Does temperature affect timekeeping?

Music

Senior Member
Feb 5, 2011
571
7
I use a timer application that does some precision timekeeping over several days, and I have been watching how it stays in sync with The Official NIST US Time Widget - HTML5 for cross-platform devices to see how good it really is.

Yesterday afternoon (Thursday) it was 5.0 seconds off the standard, and today (Friday) it's 0.0 seconds off. I keep the battery above 75% when doing precision timing, and I think only the temperature has changed significantly in the last 24 or so hours, being inside my winter jacket with me when running around town with company.

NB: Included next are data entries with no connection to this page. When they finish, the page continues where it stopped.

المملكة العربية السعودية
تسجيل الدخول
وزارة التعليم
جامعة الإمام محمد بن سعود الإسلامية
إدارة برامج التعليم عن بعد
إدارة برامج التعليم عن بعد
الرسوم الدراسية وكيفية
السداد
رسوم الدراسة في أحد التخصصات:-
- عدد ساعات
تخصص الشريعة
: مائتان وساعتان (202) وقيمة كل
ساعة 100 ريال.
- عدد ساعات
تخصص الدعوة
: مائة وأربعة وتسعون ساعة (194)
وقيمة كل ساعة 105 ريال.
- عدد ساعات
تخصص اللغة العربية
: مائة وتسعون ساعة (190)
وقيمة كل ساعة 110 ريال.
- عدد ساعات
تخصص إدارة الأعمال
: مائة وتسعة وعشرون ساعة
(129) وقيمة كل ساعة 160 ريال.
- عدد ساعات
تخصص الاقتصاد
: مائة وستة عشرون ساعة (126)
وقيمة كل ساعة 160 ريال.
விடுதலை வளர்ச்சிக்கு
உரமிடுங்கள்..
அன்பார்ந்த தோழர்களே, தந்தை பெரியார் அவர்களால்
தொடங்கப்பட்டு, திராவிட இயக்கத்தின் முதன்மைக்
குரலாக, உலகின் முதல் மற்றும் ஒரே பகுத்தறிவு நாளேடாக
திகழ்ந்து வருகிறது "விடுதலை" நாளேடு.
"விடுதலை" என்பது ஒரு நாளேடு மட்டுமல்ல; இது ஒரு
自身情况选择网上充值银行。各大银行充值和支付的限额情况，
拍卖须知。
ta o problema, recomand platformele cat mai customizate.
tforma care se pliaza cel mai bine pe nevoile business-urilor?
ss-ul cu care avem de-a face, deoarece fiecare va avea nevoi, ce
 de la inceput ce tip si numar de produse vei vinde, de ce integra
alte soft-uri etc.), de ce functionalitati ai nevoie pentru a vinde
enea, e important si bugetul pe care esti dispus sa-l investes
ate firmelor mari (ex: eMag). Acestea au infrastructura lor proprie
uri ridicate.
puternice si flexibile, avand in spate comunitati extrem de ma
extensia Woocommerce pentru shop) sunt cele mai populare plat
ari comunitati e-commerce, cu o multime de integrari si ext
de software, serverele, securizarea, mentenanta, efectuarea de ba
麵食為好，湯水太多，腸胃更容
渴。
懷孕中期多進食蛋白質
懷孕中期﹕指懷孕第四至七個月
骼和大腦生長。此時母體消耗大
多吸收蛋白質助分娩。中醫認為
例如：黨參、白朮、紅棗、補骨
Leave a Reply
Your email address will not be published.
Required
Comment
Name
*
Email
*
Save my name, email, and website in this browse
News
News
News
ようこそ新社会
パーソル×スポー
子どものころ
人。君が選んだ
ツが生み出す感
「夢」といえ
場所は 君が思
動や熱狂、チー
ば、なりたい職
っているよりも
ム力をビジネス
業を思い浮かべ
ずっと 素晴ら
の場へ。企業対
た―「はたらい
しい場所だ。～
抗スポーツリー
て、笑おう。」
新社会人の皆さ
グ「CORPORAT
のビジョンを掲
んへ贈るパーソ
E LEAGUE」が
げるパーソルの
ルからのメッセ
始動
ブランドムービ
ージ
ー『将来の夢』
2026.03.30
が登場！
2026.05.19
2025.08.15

The battery application usually says it's at about 22C, and now it's at about 26C, so I wonder if the higher temperature has the clock running faster? Maybe I should leave it in the freezer for a day? :p
 

leeshor

Senior Member
Dec 27, 2011
6,330
1,037
I can only assume that the time is maintained in a tablet relatively the same way as in a computer. I don't see any way the temperature of the tab could affect the time. The time can fluctuate that much in a desktop computer too and because of the various environments I see systems in I don't think the temp would have any real effect.
 

Music

Senior Member
Feb 5, 2011
571
7
It's just weird.

My $10 Timex quartz-controlled wristwatch can keep perfect time until the battery goes dead, but a $900 desktop PC or a $250 tablet can't? I can only assume that since the battery is jammed in the tablet case with all the other stuff (the CPU and its circuit board, GPU, wiring, the touchSCREEN, etc.) that it ought to be able to share some warmth with the CPU, or the other way around.

BTW- the temperature reported by the battery application is that of the battery, not the CPU.